Thursday, August 4, 2016

Fortune Dragon --- Day 5/167

Walk: 4.5 miles
Distance: Asian Art Museum, Zuni Cafe, Japantown


Hung Yi (Taiwanese, b. 1970), Dragon Fortune, 2014, enameled steel

Ciwt often feels as cluttered as this whimsical (and very cute) dragon when she goes to the Asian Art Museum.  Every piece of art she sees is usually attractive on the surface for its form and material (from jade to bronze to marble to ceramic) but then she realizes she has to sort of know the history of the country, its spiritual belief system, customs and more to really understand what she is looking at.

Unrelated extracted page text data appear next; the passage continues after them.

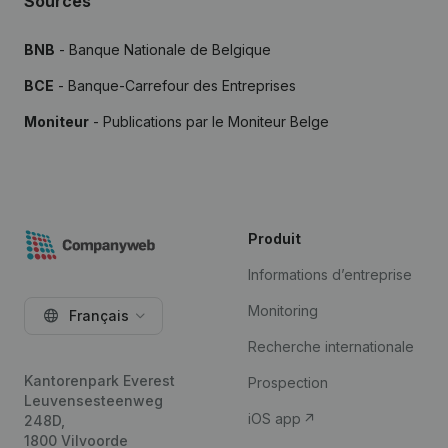
Sources
BNB
- Banque Nationale de Belgique
BCE
- Banque-Carrefour des Entreprises
Moniteur
- Publications par le Moniteur Belge
Produit
Informations d’entreprise
Monitoring
Français
Recherche internationale
Kantorenpark Everest
Prospection
Leuvensesteenweg
iOS app
248D,
1800 Vilvoorde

This Fortune Dragon, for instance, is associated with the Lunar New Year and other auspicious occasions.  It embodies traditional wishes for abundance, strength and prosperity.  It has been gleefully transformed by the artist by morphing decorative patterns from Taiwanese folk art, Japanese fabric design, pop art and children's cartoons from around the world.





Wednesday, August 3, 2016

Treasure Trove --- Day 5/166


Walk: Asian Art Museum, Zuni Cafe
Distance: 5 miles


Ma Yuan (active ca. 1160-post 1225), Walking on a path in spring, ink, poetry, calligraphy on handmade paper

Emperors' Treasures: Chinese Art from the National Palace Museum, Taipei

A lot to take in for Ciwt.  More later...

Tuesday, August 2, 2016

Errands, Yes!!! --- Day 5/165

Walk: Hood Errands
Distance: 3 miles and small yoga



Today Ciwt remembers to express thanks for all the little errands she needs to run.  Without them she wouldn't be as healthy, and her life wouldn't be as stimulating.  With them, she has a reason to head out, and once she starts going, there's just no telling where she might end up.......... Image result for san francisco walks.










 

Monday, August 1, 2016

Whaa The.....?! --- Day 5/164

Walk: Monday Hood Errands
Distance: 3 miles and Home Yoga



Did You Say August? It's August already??!!